Anyway, as you say, the point is that you can plan for other forms of abandonment and perform a risk analysis (assuming you could find out the marital status, age, family status of the contributors, which is incidentally all information that could be used to discriminate when someone is applying for a job!) but you can't plan for someone getting hit by a bus. It can happen to even the most dedicated contributors that you know would never abandon the project.

Abandonment vs. Bus/Truck factor - politically correctness

Posted Jul 19, 2015 16:29 UTC (Sun) by pr1268 (subscriber, #24648) [Link]

Maybe "politically correct" was the wrong term... But, I've learned to describe a phrase as being not-PC whenever it involves grisly or macabre details; i.e. it might be more appropriate to use what the GP suggested.

For example, I've been called out for calling this thing a "finger chopper". (Shame on me!)

I certainly did not mean to imply that "bus factor" (or "truck factor") was discriminatory; but instead (like our editor and the GP said) somewhat morbid.

Abandonment vs.
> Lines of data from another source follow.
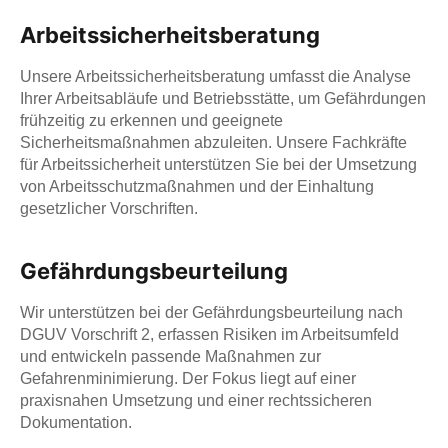
Arbeitssicherheitsberatung
Unsere Arbeitssicherheitsberatung umfasst die Analyse
Ihrer Arbeitsabläufe und Betriebsstätte, um Gefährdungen
frühzeitig zu erkennen und geeignete
Sicherheitsmaßnahmen abzuleiten. Unsere Fachkräfte
für Arbeitssicherheit unterstützen Sie bei der Umsetzung
von Arbeitsschutzmaßnahmen und der Einhaltung
gesetzlicher Vorschriften.
Gefährdungsbeurteilung
Wir unterstützen bei der Gefährdungsbeurteilung nach
DGUV Vorschrift 2, erfassen Risiken im Arbeitsumfeld
und entwickeln passende Maßnahmen zur
Gefahrenminimierung. Der Fokus liegt auf einer
praxisnahen Umsetzung und einer rechtssicheren
Dokumentation.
Bus/Truck factor - politically correctness

Posted Jul 21, 2015 15:05 UTC (Tue) by jwakely (guest, #60262) [Link]

> For example, I've been called out for calling this thing a "finger chopper". (Shame on me!)

Haha! When I was at school we called that a guillotine, which brings even gorier imagery to mind :)

Abandonment vs. Bus/Truck factor

Posted Jul 20, 2015 14:25 UTC (Mon) by fb (guest, #53265) [Link]

For one, I agree that calling it 'politically incorrect' was not the most accurate choice of words by "pr1268".

That said, bringing such a morbid metaphor can be problematic. Specially when arguments get hot. IIRC Guido van Rossum really did not like when someone -amidst an adversarial discussion- started making comments about Guido suffering a (fatal) bus accident (IIRC it was over making integer division return a FractionalNumber in Python many/many years ago.... with which Guido decided not to go ahead).

One can argue that "unlike the got too busy with something else" case, a deceased developer can't help with any comments etc. But I still /think/ we have more projects where the developer simply abandons a project "never to be heard from again" due to "getting busy with other things" than due to loss of life.

Abandonment vs. Bus/Truck factor

Posted Jul 21, 2015 1:31 UTC (Tue) by dakas (guest, #88146) [Link]

Not politically correct would be "Discovered girls factor". "Got a life factor" would be gender neutral but still playing on stereotypes. Though those stereotypes will likely hold strongest for the projects with low bus factor, probably related to the "this is my baby factor".

Incidentally, the statistics don't seem to include the projects with a bus factor of 0. I'd guess those to constitute the majority.

Abandonment vs. Bus/Truck factor

Posted Jul 29, 2015 1:40 UTC (Wed) by apollock (subscriber, #14629) [Link]

Well, in the defense of our editor and the authors of the paper, that term has been used for over twenty years (according to the Wikipedia page linked in our editor's blurb).

While I agree it's not the most pleasant nor politically-correct term, it is commonly known among software development organizations (or at least it should be).

In the now defunct SysOps, we had a sysadmin who objected to the term "hit by a bus" because he knew someone who had literally been hit by a bus, so we came up with "Eaten by a GRUE" to remove the microaggression.

We extended it to be a great disaster recovery training exercise with GRUE becoming a backronym for "Google's Real Untimely Education". A sysadmin could declare they were "eaten by a GRUE" for the day and go off and work on something that didn't involve interacting with the service they were normally responsible for (or any of the co-workers who would have to step in and pick up the pieces).

Abandonment factor.

Posted Jul 21, 2015 5:05 UTC (Tue) by NightMonkey (subscriber, #23051) [Link]

Morbid it may be, but one gets more bites, more eyeball traction on the knowledge one wishes to spread when one writes with flair and spark, rather than dry, ungainly, flat prose. Don't let superstition curtail your keyboards' song!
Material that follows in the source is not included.